▶ _WHAT YOU WILL DO_
Filter these entries, keeping only lines that hold the word "Supervision".

▶ _DATA PROVIDED_

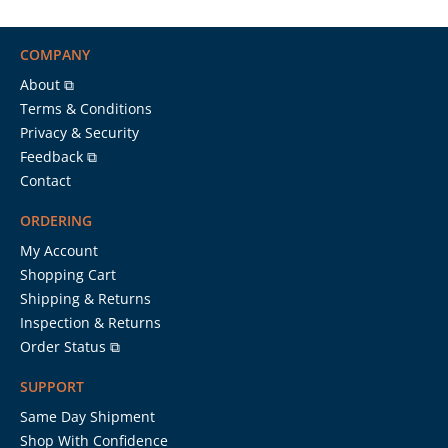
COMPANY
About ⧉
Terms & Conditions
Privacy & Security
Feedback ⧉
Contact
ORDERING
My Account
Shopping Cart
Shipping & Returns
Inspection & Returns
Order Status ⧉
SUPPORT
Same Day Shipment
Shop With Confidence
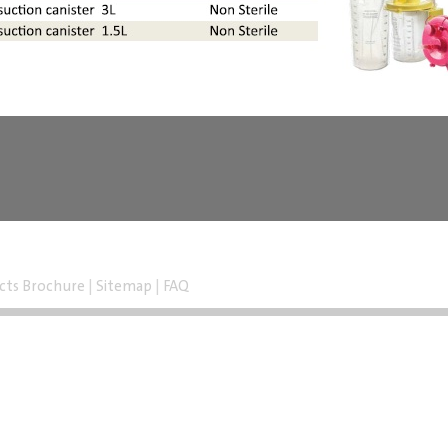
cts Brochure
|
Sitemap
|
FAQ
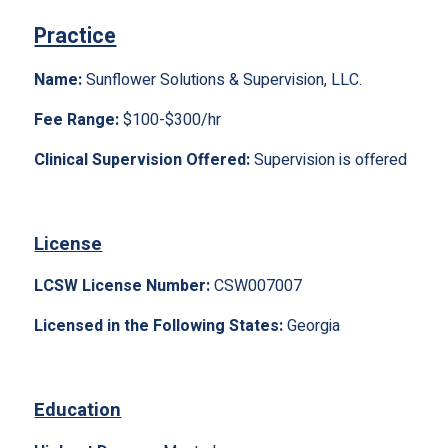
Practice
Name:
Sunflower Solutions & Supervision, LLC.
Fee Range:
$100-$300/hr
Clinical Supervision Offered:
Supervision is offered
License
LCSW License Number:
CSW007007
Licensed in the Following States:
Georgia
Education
==
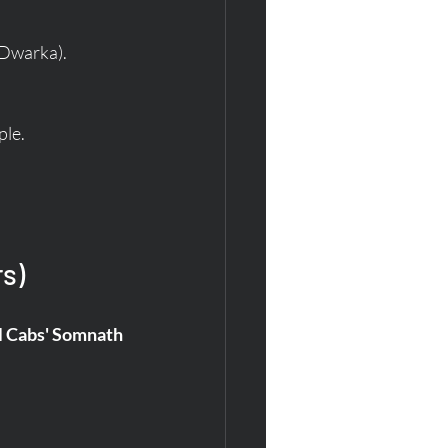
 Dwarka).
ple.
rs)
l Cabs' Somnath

▶ _ANSWER BOX_
Sunflower Solutions & Supervision, LLC.
Clinical Supervision Offered:
Supervision is offered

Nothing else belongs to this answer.